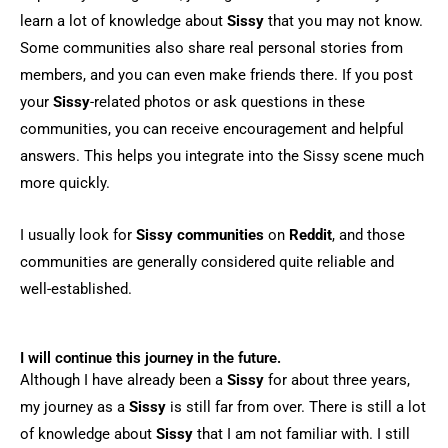
learn a lot of knowledge about
Sissy
that you may not know.
Some communities also share real personal stories from
members, and you can even make friends there. If you post
your
Sissy
-related photos or ask questions in these
communities, you can receive encouragement and helpful
answers. This helps you integrate into the Sissy scene much
more quickly.
I usually look for
Sissy communities
on
Reddit
, and those
communities are generally considered quite reliable and
well-established.
I will continue this journey in the future.
Although I have already been a
Sissy
for about three years,
my journey as a
Sissy
is still far from over. There is still a lot
of knowledge about
Sissy
that I am not familiar with. I still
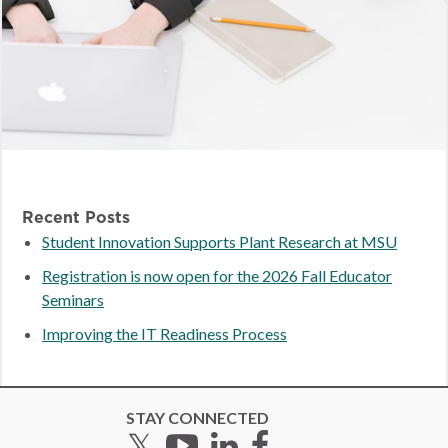
Recent Posts
Student Innovation Supports Plant Research at MSU
Registration is now open for the 2026 Fall Educator
Seminars
Improving the IT Readiness Process
STAY CONNECTED
Twitter
YouTube
LinkedIn
Facebook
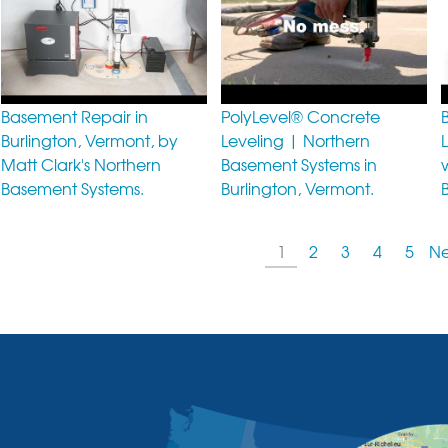
Basement Repair in
PolyLevel® Concrete
Burlington, Vermont, by
Leveling | Northern
Matt Clark's Northern
Basement Systems in
Basement Systems.
Burlington, Vermont.
1
2
3
4
5
Ne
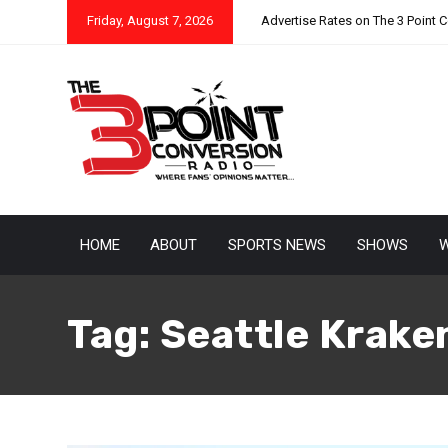
Friday, August 7, 2026
Advertise Rates on The 3 Point 
HOME
ABOUT
SPORTS NEWS
SHOWS
W
Tag:
Seattle Krake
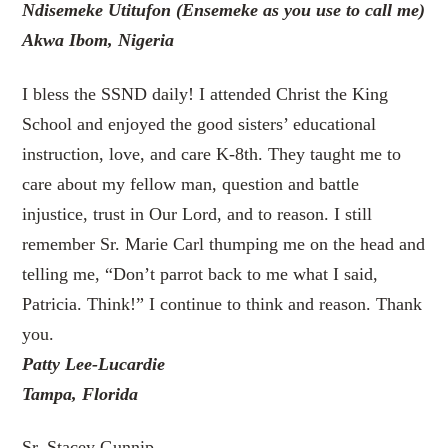
Ndisemeke Utitufon (
Ensemeke as you use to call me)
Akwa Ibom, Nigeria
I bless the SSND daily! I attended Christ the King
School and enjoyed the good sisters’ educational
instruction, love, and care K-8th. They taught me to
care about my fellow man, question and battle
injustice, trust in Our Lord, and to reason. I still
remember Sr. Marie Carl thumping me on the head and
telling me, “Don’t parrot back to me what I said,
Patricia. Think!” I continue to think and reason. Thank
you.
Patty Lee-Lucardie
Tampa, Florida
Sr. Stacey Gunnip,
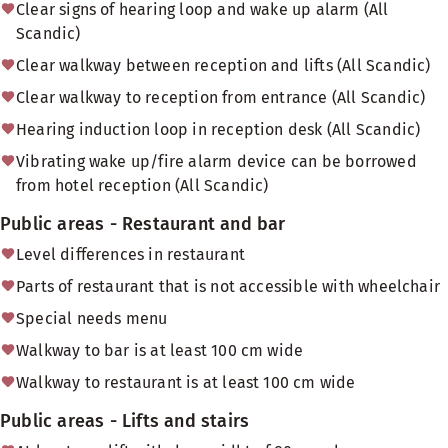
Clear signs of hearing loop and wake up alarm (All
Scandic)
Clear walkway between reception and lifts (All Scandic)
Clear walkway to reception from entrance (All Scandic)
Hearing induction loop in reception desk (All Scandic)
Vibrating wake up/fire alarm device can be borrowed
from hotel reception (All Scandic)
Public areas - Restaurant and bar
Level differences in restaurant
Parts of restaurant that is not accessible with wheelchair
Special needs menu
Walkway to bar is at least 100 cm wide
Walkway to restaurant is at least 100 cm wide
Public areas - Lifts and stairs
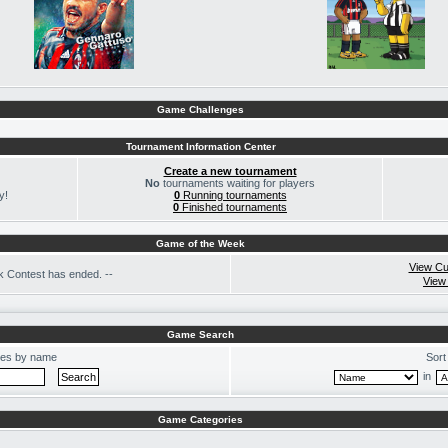
Game Challenges
Tournament Information Center
Create a new tournament
No
tournaments waiting for players
y!
0
Running tournaments
0
Finished tournaments
Game of the Week
View Cu
 Contest has ended. --
View
Game Search
es by name
Sort
in
Game Categories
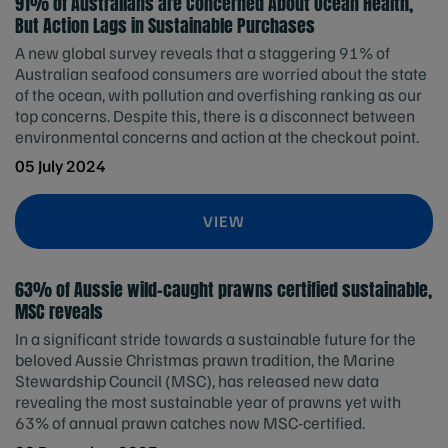
91% of Australians are Concerned About Ocean Health,
But Action Lags in Sustainable Purchases
A new global survey reveals that a staggering 91% of
Australian seafood consumers are worried about the state
of the ocean, with pollution and overfishing ranking as our
top concerns. Despite this, there is a disconnect between
environmental concerns and action at the checkout point.
05 July 2024
VIEW
63% of Aussie wild-caught prawns certified sustainable,
MSC reveals
In a significant stride towards a sustainable future for the
beloved Aussie Christmas prawn tradition, the Marine
Stewardship Council (MSC), has released new data
revealing the most sustainable year of prawns yet with
63% of annual prawn catches now MSC-certified.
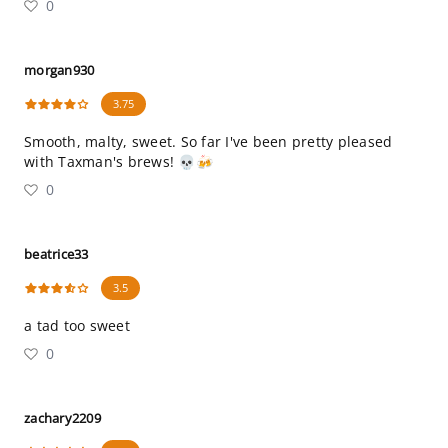
0
morgan930
3.75
Smooth, malty, sweet. So far I've been pretty pleased
with Taxman's brews! 💀🍻
0
beatrice33
3.5
a tad too sweet
0
zachary2209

______________________________

▶ _YOUR GOAL_
With all pictures removed, reproduce the lines from the top of the entries above through the line containing "Student Innovation Supports", exactly as written.

▶ _RESULT BELOW_
learn a lot of knowledge about
Sissy
that you may not know.
Some communities also share real personal stories from
members, and you can even make friends there. If you post
your
Sissy
-related photos or ask questions in these
communities, you can receive encouragement and helpful
answers. This helps you integrate into the Sissy scene much
more quickly.
I usually look for
Sissy communities
on
Reddit
, and those
communities are generally considered quite reliable and
well-established.
I will continue this journey in the future.
Although I have already been a
Sissy
for about three years,
my journey as a
Sissy
is still far from over. There is still a lot
of knowledge about
Sissy
that I am not familiar with. I still
Recent Posts
Student Innovation Supports Plant Research at MSU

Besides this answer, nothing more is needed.